Виктор Аркадьевич вспомнил разодранное пилой тело Ариши, обнажённое, чуть не пополам разрубленное сердце. И хотя не годится в такую минуту лезть к хирургу с разговорами, Виктор Аркадьевич не выдержал, просипел, что было воздуха в травмированных лёгких:
— Мне во время операции смешная вещь привиделась. Будто рану зашивают паутиной. У меня под потолком паучиха живёт, Машка, вот её паутиной ты меня, как муху бинтовал. Почудится же такое.

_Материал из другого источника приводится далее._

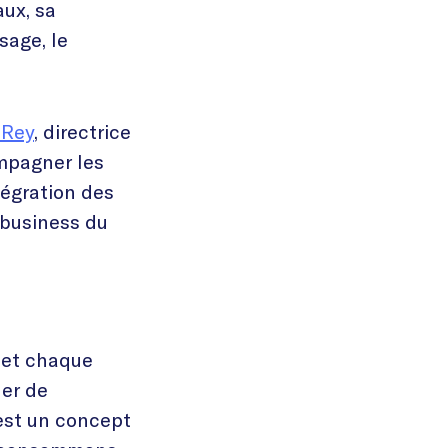
aux, sa
usage, le
 Rey
, directrice
mpagner les
tégration des
 business du
, et chaque
ler de
’est un concept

— Ничего не почудилось, всё так и было, — ворчливо ответил Котыч, не отрываясь от работы. — Паутина, милостивый государь, к вашему сведению, незаменимая вещь для полевой хирургии. Она тонкая, много тоньше любой другой нити, прочная, на разрыв прочнее стали, не раздражает ткани и рассасывается, когда рана подживает. К тому же это прекрасный антисептик. Никакой кетгут паутине в подмётки не годится. Встанешь на ноги, награди свою Машку самой жирной мухой «За спасение погибающих».

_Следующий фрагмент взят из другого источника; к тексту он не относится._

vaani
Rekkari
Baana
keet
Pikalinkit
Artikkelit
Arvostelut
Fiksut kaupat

Котыч долго колдовал над неподвижным Виктором Аркадьевичем, а тот лежал, глядя в верхний угол, где за клочком отставших обоев устроила гнездо спасительница Машка.

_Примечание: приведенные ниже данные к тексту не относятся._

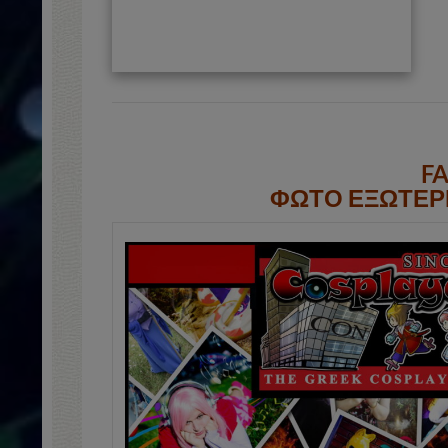
F
ΦΩΤΟ ΕΞΩΤΕΡΙ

Как обычно Котыч приборматывал во время работы, не слишком озабочиваясь ответами, если они были.
— А пиявок ты помнишь или только пауков?
— Гирудотерапия, — выговорил Виктор Аркадьевич учёное слово.
— А зачем гирудотерапия?
— Для здоровья.
— Люблю грамотные ответы. Так вот, в слюне пиявки содержится фермент гирудин — сильнейший антикоагулянт. Никакой аспирин рядом с ним не пляшет. Ты хочешь, чтобы у тебя прямо в сердце тромбы образовались? Я — не хочу. Арише пиявок ставить не надо, у неё сердечко молодое, а тебе без пиявиц никуда. Запомнил: гирудин. На ноги встанешь — спрошу.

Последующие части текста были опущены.